[Stored records]

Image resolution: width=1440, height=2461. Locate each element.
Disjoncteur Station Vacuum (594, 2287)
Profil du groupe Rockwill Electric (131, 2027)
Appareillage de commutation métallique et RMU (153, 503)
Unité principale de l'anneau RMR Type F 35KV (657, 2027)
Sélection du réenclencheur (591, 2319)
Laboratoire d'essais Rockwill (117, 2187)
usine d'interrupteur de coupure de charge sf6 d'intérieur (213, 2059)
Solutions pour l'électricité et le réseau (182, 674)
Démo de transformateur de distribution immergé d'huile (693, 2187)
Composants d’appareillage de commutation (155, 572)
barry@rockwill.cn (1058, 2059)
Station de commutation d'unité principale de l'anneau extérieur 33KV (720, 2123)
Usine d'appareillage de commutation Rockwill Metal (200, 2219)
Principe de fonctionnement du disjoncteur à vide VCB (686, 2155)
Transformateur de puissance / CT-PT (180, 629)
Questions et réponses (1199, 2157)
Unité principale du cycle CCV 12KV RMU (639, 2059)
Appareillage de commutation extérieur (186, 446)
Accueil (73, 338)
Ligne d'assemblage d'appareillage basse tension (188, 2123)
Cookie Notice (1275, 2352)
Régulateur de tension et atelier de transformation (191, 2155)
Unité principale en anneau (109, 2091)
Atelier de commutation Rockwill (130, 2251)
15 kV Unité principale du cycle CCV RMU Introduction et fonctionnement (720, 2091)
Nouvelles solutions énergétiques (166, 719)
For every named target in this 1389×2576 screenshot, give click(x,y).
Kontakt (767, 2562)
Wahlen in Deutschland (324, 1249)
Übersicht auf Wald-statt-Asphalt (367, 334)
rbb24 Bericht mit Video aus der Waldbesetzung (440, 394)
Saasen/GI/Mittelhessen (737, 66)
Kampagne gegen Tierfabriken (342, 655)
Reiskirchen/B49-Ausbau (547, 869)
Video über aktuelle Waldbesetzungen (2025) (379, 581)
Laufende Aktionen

_EXERCISE BRIEF_
Each line above should be output exactly as written.

_TASK SOLUTION_
Image resolution: width=1440, height=2461. Locate each element.
Disjoncteur Station Vacuum (594, 2287)
Profil du groupe Rockwill Electric (131, 2027)
Appareillage de commutation métallique et RMU (153, 503)
Unité principale de l'anneau RMR Type F 35KV (657, 2027)
Sélection du réenclencheur (591, 2319)
Laboratoire d'essais Rockwill (117, 2187)
usine d'interrupteur de coupure de charge sf6 d'intérieur (213, 2059)
Solutions pour l'électricité et le réseau (182, 674)
Démo de transformateur de distribution immergé d'huile (693, 2187)
Composants d’appareillage de commutation (155, 572)
barry@rockwill.cn (1058, 2059)
Station de commutation d'unité principale de l'anneau extérieur 33KV (720, 2123)
Usine d'appareillage de commutation Rockwill Metal (200, 2219)
Principe de fonctionnement du disjoncteur à vide VCB (686, 2155)
Transformateur de puissance / CT-PT (180, 629)
Questions et réponses (1199, 2157)
Unité principale du cycle CCV 12KV RMU (639, 2059)
Appareillage de commutation extérieur (186, 446)
Accueil (73, 338)
Ligne d'assemblage d'appareillage basse tension (188, 2123)
Cookie Notice (1275, 2352)
Régulateur de tension et atelier de transformation (191, 2155)
Unité principale en anneau (109, 2091)
Atelier de commutation Rockwill (130, 2251)
15 kV Unité principale du cycle CCV RMU Introduction et fonctionnement (720, 2091)
Nouvelles solutions énergétiques (166, 719)
For every named target in this 1389×2576 screenshot, give click(x,y).
Kontakt (767, 2562)
Wahlen in Deutschland (324, 1249)
Übersicht auf Wald-statt-Asphalt (367, 334)
rbb24 Bericht mit Video aus der Waldbesetzung (440, 394)
Saasen/GI/Mittelhessen (737, 66)
Kampagne gegen Tierfabriken (342, 655)
Reiskirchen/B49-Ausbau (547, 869)
Video über aktuelle Waldbesetzungen (2025) (379, 581)
Laufende Aktionen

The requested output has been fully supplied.